■ **Your objective**:
In the listing below, find each line with the string "path" and return it.
%%
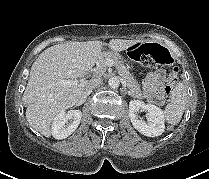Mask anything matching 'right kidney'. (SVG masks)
Wrapping results in <instances>:
<instances>
[{"instance_id": "1", "label": "right kidney", "mask_w": 209, "mask_h": 179, "mask_svg": "<svg viewBox=\"0 0 209 179\" xmlns=\"http://www.w3.org/2000/svg\"><path fill=\"white\" fill-rule=\"evenodd\" d=\"M82 113L80 110H70L67 113L60 112L52 124V136L61 140L71 135L79 126Z\"/></svg>"}]
</instances>
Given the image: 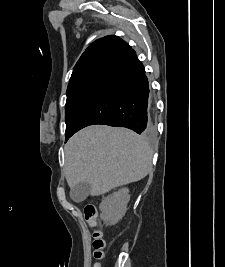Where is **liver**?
Here are the masks:
<instances>
[{"mask_svg":"<svg viewBox=\"0 0 225 267\" xmlns=\"http://www.w3.org/2000/svg\"><path fill=\"white\" fill-rule=\"evenodd\" d=\"M148 142L126 128L91 125L74 134L65 146V176L70 188L87 182L90 194L143 179L151 170Z\"/></svg>","mask_w":225,"mask_h":267,"instance_id":"6515ba94","label":"liver"}]
</instances>
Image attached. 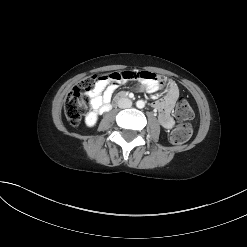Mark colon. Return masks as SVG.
Here are the masks:
<instances>
[{"label":"colon","mask_w":247,"mask_h":247,"mask_svg":"<svg viewBox=\"0 0 247 247\" xmlns=\"http://www.w3.org/2000/svg\"><path fill=\"white\" fill-rule=\"evenodd\" d=\"M101 79L100 75L89 76L73 88L65 101V116L72 126H77L83 117L88 103V91L92 90L97 81ZM194 115L193 109L184 98H180L175 109V117L178 121H187ZM192 134L191 126L187 123L179 124L170 135V141L173 144H183L189 140Z\"/></svg>","instance_id":"colon-1"}]
</instances>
%%
■ **Solution to this exercise**:
[{"instance_id": "1", "label": "right kidney", "mask_w": 209, "mask_h": 179, "mask_svg": "<svg viewBox=\"0 0 209 179\" xmlns=\"http://www.w3.org/2000/svg\"><path fill=\"white\" fill-rule=\"evenodd\" d=\"M82 113L80 110H70L67 113L60 112L52 124V136L61 140L71 135L79 126Z\"/></svg>"}]
[{"mask_svg":"<svg viewBox=\"0 0 225 267\" xmlns=\"http://www.w3.org/2000/svg\"><path fill=\"white\" fill-rule=\"evenodd\" d=\"M148 142L126 128L91 125L74 134L65 146V176L70 188L87 182L90 194L143 179L151 170Z\"/></svg>","mask_w":225,"mask_h":267,"instance_id":"6515ba94","label":"liver"}]
[{"label":"colon","mask_w":247,"mask_h":247,"mask_svg":"<svg viewBox=\"0 0 247 247\" xmlns=\"http://www.w3.org/2000/svg\"><path fill=\"white\" fill-rule=\"evenodd\" d=\"M101 79L100 75L89 76L73 88L65 101V116L72 126H77L83 117L88 103V91L92 90L97 81ZM194 115L193 109L184 98H180L175 109V117L178 121H187ZM192 134L191 126L187 123L179 124L170 135V141L173 144H183L189 140Z\"/></svg>","instance_id":"colon-1"}]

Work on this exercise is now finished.